Rodota estimated the cost of documenting and dividing the assets and liabilities of California into six pieces would cost billions of dollars and take decades. “That would be the greatest single misuse of time and money in the history of California,” said Rodota, a cabinet secretary under former Gov. Pete Wilson.
If voters approve the Six Californias initiative and Congress agrees to admit five new states, West California would consist of Los Angeles, Ventura, Santa Barbara and San Luis Obispo counties.
South California would consist of Orange, Riverside, San Diego, San Bernardino and Imperial counties.
The eight coastal and adjacent counties from Monterey County to San Francisco would form Silicon Valley.
The 14 inland counties from Kern to San Joaquin, Calaveras and Alpine would form Central California.
The 13 counties from the Pacific Ocean to the Nevada border from Marin and Sonoma counties to Sierra, Nevada, Placer and El Dorado counties would form North California.
The state’s 14 northernmost counties would form the state of Jefferson, taking the name from the proposed state under a short-lived 1941 effort that would have combined California’s Del Norte, Siskiyou and Modoc counties with four in Oregon.
(County voters could approve reassignment to a different new state if the second state approves.)
The initiative’s backers need to submit valid signatures from 807,615 registered voters — 8 percent of the total votes cast for governor in the 2010 general election — by July 18 to qualify the measure for the November 2016 ballot, according to the Secretary of State’s Office.
— City News Service
Defense Department Funds Five Scripps Ocean Research Projects
The Defense Department announced awards to five researchers ast Scripps Institution of Oceanography for projects that will help scientists characterize waves, improve ocean weather and climate prediction, and analyze acoustics in the deep ocean.
The Defense University Research Instrumentation Program grants support the development of instruments that have a wide range of military applications. The awards continue a history of collaboration between Scripps and the Navy that dates back to the years immediately prior to World War II, when the Navy would charter Scripps’ sole research vessel.
The latest awards went to these researchers:
• Marine acoustics researcher Bill Hodgkiss will design and fabricate a two-dimensional, 256-element hydrophone array for use in the collection of mid-frequency ambient noise and underwater acoustic propagation data in deep water.

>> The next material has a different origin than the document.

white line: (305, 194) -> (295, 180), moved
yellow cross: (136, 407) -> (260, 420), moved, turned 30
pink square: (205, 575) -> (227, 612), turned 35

• Bruce Appelgate will install a scientific radar that makes precise real-time measurements of surface waves around the research vessel Sally Ride, which is currently under construction.
• Researcher Eric Terrill received funds to support the Global Wave Buoy Array. The array will be comprised of small, expendable drifter buoys equipped with GPS technology that measures the height, period, and direction of ocean waves and reports these data back to Scripps via satellite.
• Oceanographer Andrew Lucas received funds to develop the real-time telemetry capabilities of the Wirewalker wave-powered profiler. The Wirewalker traverses a vertical wire suspended beneath a surface float, propelled by the energy in ocean-surface waves. This system can profile a variety of ocean phenomena indefinitely.
• Physical oceanographer Rob Pinkel received funds to significantly upgrade an existing Hydrographic Doppler Sonar System mounted on the hull of Scripps research vessel Roger Revelle.